Worker’s Compensation Outdated?

According to an economist working with the healthcare reform for Massachusetts and the Obama administration, workers’ compensation needs to bring itself up to speed with the other changes happening in the healthcare system to prevent increased costs.

A professor at MIT, Jonathan Gruber, encouraged the attendants of the Workers’ Compensation Research Institute conference to think about how workers’ compensation fits into the country’s changing healthcare system.

While answering questions regarding how Obamacare affects workers’ comp, Professor Gruber stated that although workers’ compensation may receive fewer claims as more Americans become insured, other factors may cause higher costs and greater hurdles.

For instance, any benefits could be disrupted by companies turning to plans with high deductibles and restricting doctor networks. Many insurance providers are also limiting how much doctors are reimbursed. Gruber says that the current state of workers’ compensation is outdated and that it is only getting worse. It is essential to figure out how to bring workers’ compensation in line with other areas of healthcare.

Gruber also states that the country is moving from open-provider networks to more restrictive ones, and that large deductibles are suitable for people with high incomes.
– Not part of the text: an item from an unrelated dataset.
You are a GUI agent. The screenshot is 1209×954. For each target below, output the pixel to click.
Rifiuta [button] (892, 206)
He says, “This is what we need to do.”

However, he expressed uncertainty about how these trends will impact workers’ comp. Gruber said, “If workers’ compensation stays how it is, it’ll provide the widest doctor network available and the lowest shared costs. More and more people will turn to it.”

When asked about how so many more insured Americans will impact access to doctors, he replied that as soon Massachusetts’ healthcare reform began, the typical waiting period to see a physician jumped from 47 to 51 days. He admits that it is not ideal either way, but it is due to a relative shortage of general practitioners while specialists are too prevalent. He went on to blame the current reimbursement system and stated that it is in need of repair.

Professor Gruber served as an adviser for Mitt Romney, then Governor of Massachusetts while the state’s healthcare reform was being created. He also served as an adviser for Congress and the Obama Administration when the ACA was being designed. The ACA is based off Massachusetts’ reform law.

Gruber, admitting his personal bias, claimed that the results of the reform in Massachusetts were excellent. It reduced the state’s uninsured to a mere 3 percent, as opposed to the national 18 percent, and helped repair a fractured insurance market. He stated that the law in Massachusetts was not intended to fix healthcare prices, but it has still impacted them.

When asked about Obamacare’s success, he said it is too soon to make assumptions. He also says, “Both sides are saying too much. It’s just too early to know for certain and we must give it time.” Gruber states that the reform law should be reviewed in three years, not while it is still in its infancy.